# Bethak - The Desi Lounge > Teen Talks >  We played the better cricket says Dravid

## badboy rulzzzz

KINGSTON, (AFP) - Indian captain Rahul Dravid feels his side won the four-Test series against West Indies since they played the better cricket. Having set West Indies a target of 269, India won the fourth and final Test at Sabina Park by 49 runs to win the series 1-0 and clinch a series victory in the Caribbean for the first time in 49 years. "We played the better cricket throughout the series, and if we had had another 90 overs in Lucia, we would have probably won 2-0," he said. "We were one wicket away from winning in Antigua and three wickets away from winning in St. Lucia. 
"We had our backs to the wall in St. Kitts, but never looked like losing on the last day. Dravid hailed the team effort that led to India's series triumph, despite tense draws in the first three Tests. 

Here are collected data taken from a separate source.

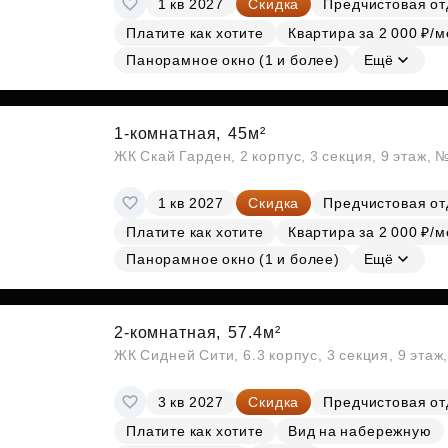
1 кв 2027
Скидка
Предчистовая от
Субсидии
Платите как хотите
Квартира за 2 000 ₽/м
Панорамное окно (1 и более)
Ещё
1-комнатная,
45м²
ЖК Скай Гарден, 2 корпус, 3 секция, 9 этаж, 
1 кв 2027
Скидка
Предчистовая от
Платите как хотите
Квартира за 2 000 ₽/м
Панорамное окно (1 и более)
Ещё
2-комнатная,
57.4м²
ЖК Сидней Сити, 6.3 корпус, 3 секция, 9 эта
3 кв 2027
Скидка
Предчистовая от
Платите как хотите
Вид на набережную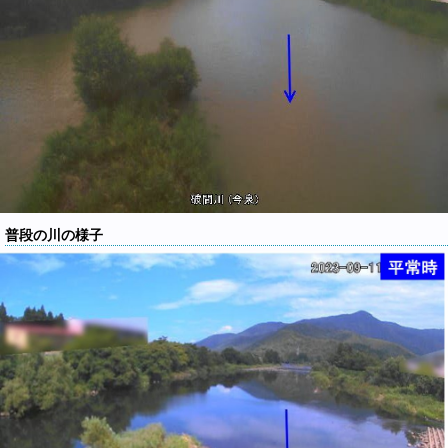
普段の川の様子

"We played the better cricket right from the first Test after the first two days," he said. "It's sort of nice that it all bore fruit in the end and we won the series. 

"Everyone contributed at various stages -- Wasim Jaffer's 200 helped us fight back in Antigua, V.V.S. Laxman's 100 helped us save the Test in St. Kitts, Virender Sehwag's 180 almost won us the game in St Lucia. Then there was Kaif's undefeated 148 in St Lucia. 

"Our spinners were brilliant right throughout. I have seen improvement in some areas, and we need to improve in other areas, it's never the finished article there is always scope for improvement." 

One area of his team's performance that pleased Dravid the most was the fast bowling department. 

"In the 10 years I played international cricket, I've seen Javagal Srinath and Venkatesh Prasad bowl well throughout the series in England in 1996," he said. 

"This seam attack bowled well throughout this series. I have seen some fine spells in my career for India, but this is the best I have seen throughout a series since 1996. 

"They are young and inexperienced, and yet they did it. Munaf Patel and Shantha Sreesanth played most of the games here, Vikram Singh also did well, and Irfan Pathan did well when he played. 

He added: "None of the great fast bowlers were great after six or seven Test matches, it takes time and experience to get better in Test cricket. Unfortunately, expectations are too much. 

"Unfortunately people look at who is not here, rather than looking at the people who are here, and admiring the work done by people who are part of the team. 

"That's how you are going to inspire young kids, by talking about the people here." 

Dravid was named man-of-the-match for his knocks of 81 and 68 in the final Test that made him an easy choice for the man-of-the-series award.

----------


## zaara

How can he say this??   :Embarrassment:   I lost all my interest in cricket after watching this tournament!!

----------